A differenza di altri tipi di attività, dove il gestore decide di “mettersi in proprio” a tutti gli effetti, tramite un contratto di franchising il produttore concede il diritto di utilizzare qualcosa che non tutti possono sfruttare: il brand.

Sai cos’è il franchising?

Il francising è un tipo di attività imprenditoriale che si basa sulla collaborazione tra due realtà: il produttore ed il distributore.

A differenza di altri tipi di attività, dove il gestore decide di “mettersi in proprio” a tutti gli effetti, tramite un contratto di franchising il produttore concede il diritto di utilizzare qualcosa che non tutti possono sfruttare: il brand.

Ed è proprio il brand che porta molti imprenditori a scegliere questa versione al brand proprietario, proprio per il valore già esistente capace di generare passivamente interesse da parte dei clienti.

Parole troppo complicate, eh? 😉

Non preoccuparti! In questo articolo voglio spiegarti bene la questione franchising in modo dettagliato.

Ecco quindi cos’è il francising, perché conviene – e perché no – e alcuni consigli utili per non essere “banali”.


Introduzione al franchising

Il contratto di franchising è un particolare tipo di vincolo commerciale che prevede sostanzialmente due cose:

  1. Il produttore rifornisce il venditore delle proprie merci, concedendogli l’uso del brand in fase di vendita;
  2. Il venditore si vincola al produttore fornendo un’esclusiva sull’offerta del prodotto.

Un classico caso di franchising riguarda la nota catena di fast food McDonald’s.

Come funziona il contratto in questo caso?

  • La casa madre ti fornisce arredamento e strumenti per rendere inconfondibile il punto vendita;
  • Ti arrivano gli ingredienti per i prodotti da servire;
  • Il gestore del locale vende esclusivamente i prodotti McDonald’s.

Capito?

A differenza di altri tipi di attività, dove il gestore decide di “mettersi in proprio” a tutti gli effetti, tramite un contratto di franchising il produttore concede il diritto di utilizzare qualcosa che non tutti possono sfruttare: il brand.

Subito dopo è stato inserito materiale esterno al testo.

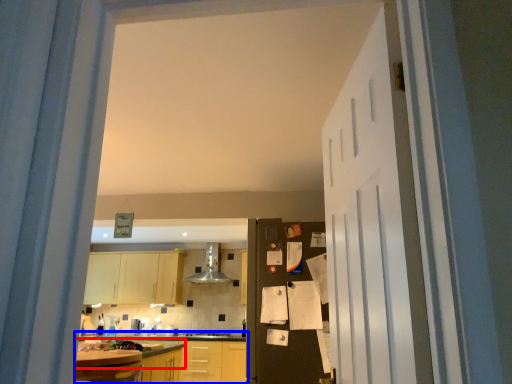 Question: Which object appears closest to the camera in this image, countertop (highlighted by a red box) or countertop (highlighted by a blue box)?

Choices:
 (A) countertop
 (B) countertop

Answer: (A) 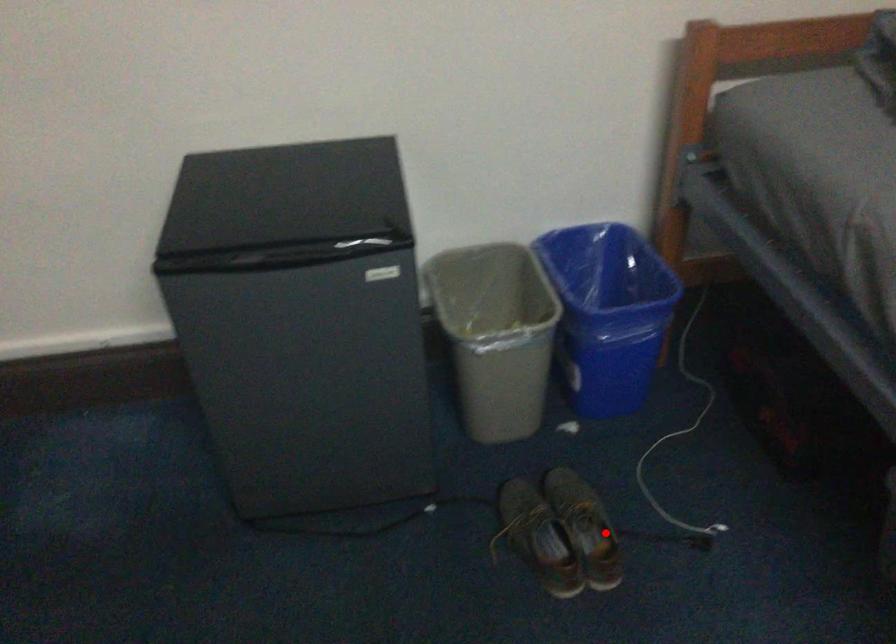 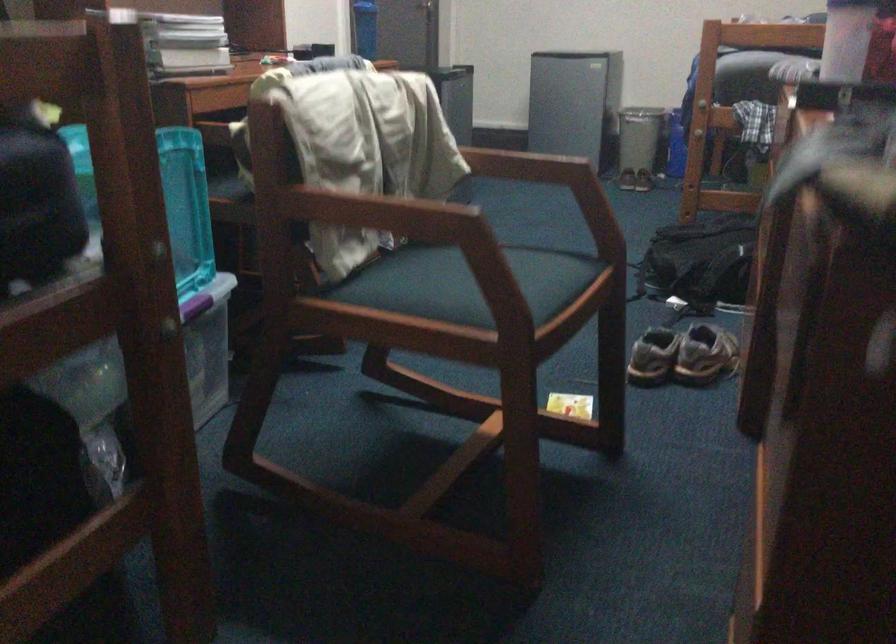 Question: I am providing you with two images of the same scene from different viewpoints. Image1 has a red point marked. In image2, the corresponding 3D location appears at what relative position? Reply with the corresponding letter.

Choices:
 (A) Closer
 (B) Farther

Answer: (B) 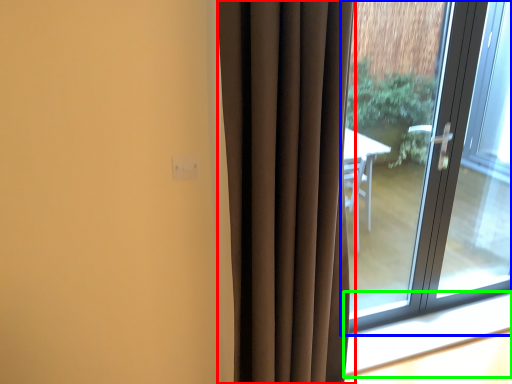 Question: Estimate the real-world distances between objects in this image. Which object is closer to curtain (highlighted by a red box), window (highlighted by a blue box) or window sill (highlighted by a green box)?

Choices:
 (A) window
 (B) window sill

Answer: (A) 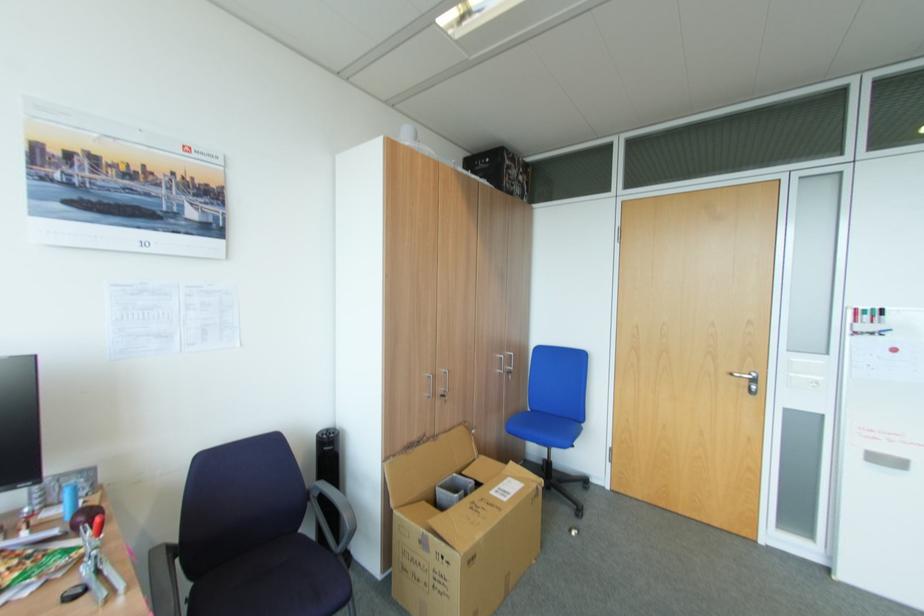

Ciò che caratterizza a tutti gli effetti questo tipo di contratto è la cessione dell’utilizzo del brand, cosa più unica che rara dato che è l’elemento che racchiude tutto il valore di un’azienda.

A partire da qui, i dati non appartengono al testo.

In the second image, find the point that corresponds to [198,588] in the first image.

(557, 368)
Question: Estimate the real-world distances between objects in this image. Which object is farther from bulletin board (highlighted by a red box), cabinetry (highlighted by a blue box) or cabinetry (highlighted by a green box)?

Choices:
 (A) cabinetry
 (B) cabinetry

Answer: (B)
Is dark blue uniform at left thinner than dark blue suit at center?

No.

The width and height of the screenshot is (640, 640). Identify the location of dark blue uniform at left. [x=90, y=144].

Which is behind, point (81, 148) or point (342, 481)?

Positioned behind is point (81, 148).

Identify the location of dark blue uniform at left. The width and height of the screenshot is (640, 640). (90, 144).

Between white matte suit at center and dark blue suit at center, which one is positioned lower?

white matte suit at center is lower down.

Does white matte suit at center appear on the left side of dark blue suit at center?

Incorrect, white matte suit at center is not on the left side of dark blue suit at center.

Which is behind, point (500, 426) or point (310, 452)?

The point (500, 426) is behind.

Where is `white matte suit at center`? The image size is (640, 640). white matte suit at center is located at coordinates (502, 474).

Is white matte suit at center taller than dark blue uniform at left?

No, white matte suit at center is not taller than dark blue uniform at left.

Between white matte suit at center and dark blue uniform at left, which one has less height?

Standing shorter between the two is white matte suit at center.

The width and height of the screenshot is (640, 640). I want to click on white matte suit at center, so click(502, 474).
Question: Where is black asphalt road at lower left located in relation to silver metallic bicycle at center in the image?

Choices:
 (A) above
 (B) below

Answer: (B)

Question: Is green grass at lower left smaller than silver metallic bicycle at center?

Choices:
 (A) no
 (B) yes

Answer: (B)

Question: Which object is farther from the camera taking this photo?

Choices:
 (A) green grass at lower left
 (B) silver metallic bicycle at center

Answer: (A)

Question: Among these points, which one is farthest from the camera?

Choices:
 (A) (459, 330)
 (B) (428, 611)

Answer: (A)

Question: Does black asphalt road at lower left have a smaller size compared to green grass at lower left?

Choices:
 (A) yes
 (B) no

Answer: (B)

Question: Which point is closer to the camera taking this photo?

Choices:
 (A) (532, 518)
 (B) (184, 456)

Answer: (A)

Ma perché quindi si (con)cede il brand?

Perché è tramite una fitta rete distributiva che un brand vende, e se non si vogliono aprire locali di proprietà l’unico modo di essere presenti sul territorio è affidarsi a terzisti.

Ad ogni modo togliti dalla testa che questo tipo di contratto faccia piangere il produttore.

Pensaci.

Cos’è che il distributore ha ma che il produttore non ha?

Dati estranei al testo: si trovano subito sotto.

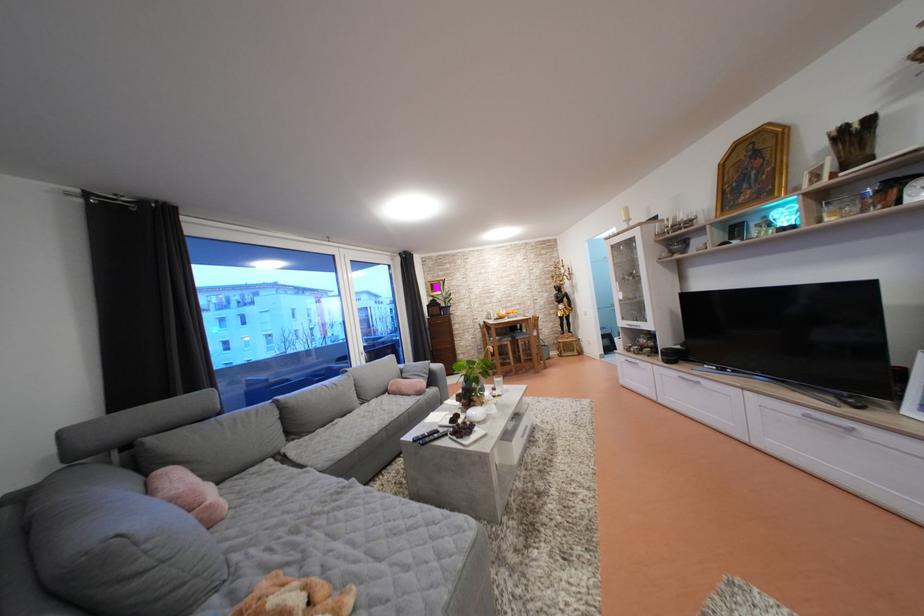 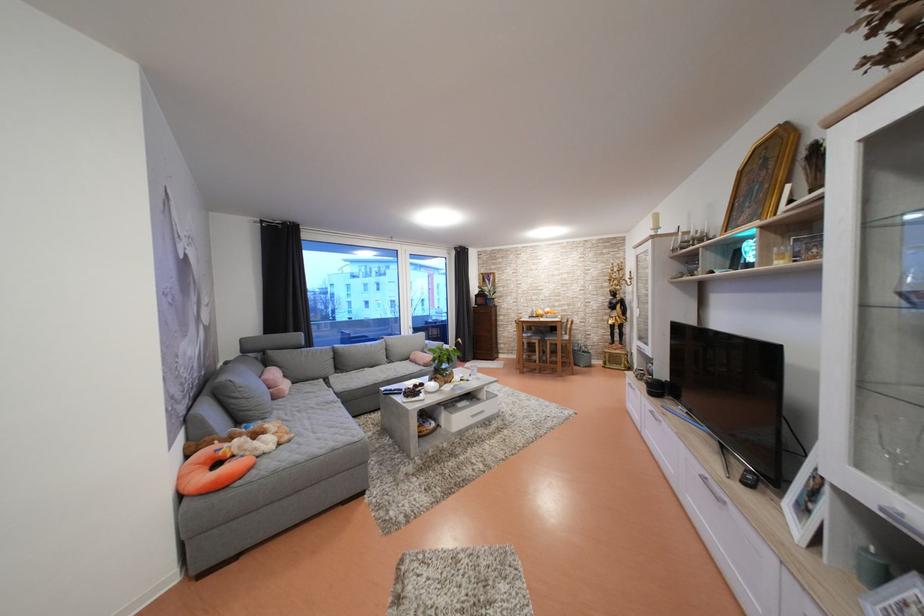 In the second image, find the point that corresponds to [636,225] in the first image.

Il cliente fisico, ovvero la base della vendita.

Ecco spiegata la doppia convenienza.


Franchising VS Affiliate Marketing

Sorge però a questo punto un dubbio atroce.

Che differenza c’è tra franchising ed affiliate marketing?

L’affiliate marketing, per chiarezza, è una modalità di vendita in cui un utente si pone come intermediario tra venditore ed acquirente, guadagnando commissioni sotto forma di percentuale sul prezzo di vendita.

Un classico esempio di Affiliate Marketing è basato su Amazon.

Esiste infatti un programma specifico tramite cui, condividendo un link prodotto contenente il proprio ID, permette il tracciamento del tuo profilo come “intermediario” e ti garantirà una percentuale senza che tu abbia mai il possesso materiale del bene.

Se vuoi approfondire il tema ho scritto un intero articolo a riguardo.

Detto ciò…

Qual è la differenza tra Franchising ed Affiliate Marketing?

Beh sono diversi:

  • Nel primo caso il prodotto passa tra le mie mani, nel secondo caso invece è un rapporto di intermediazione pura;
  • Col franchising ho diritto di utilizzare il brand, con l’affiliate marketing non ce l’ho perché non vendo a nome del produttore;
  • Nel primo caso ho uno store dedicato, mentre nel secondo caso non ho l’esclusività nella vendita del marchio.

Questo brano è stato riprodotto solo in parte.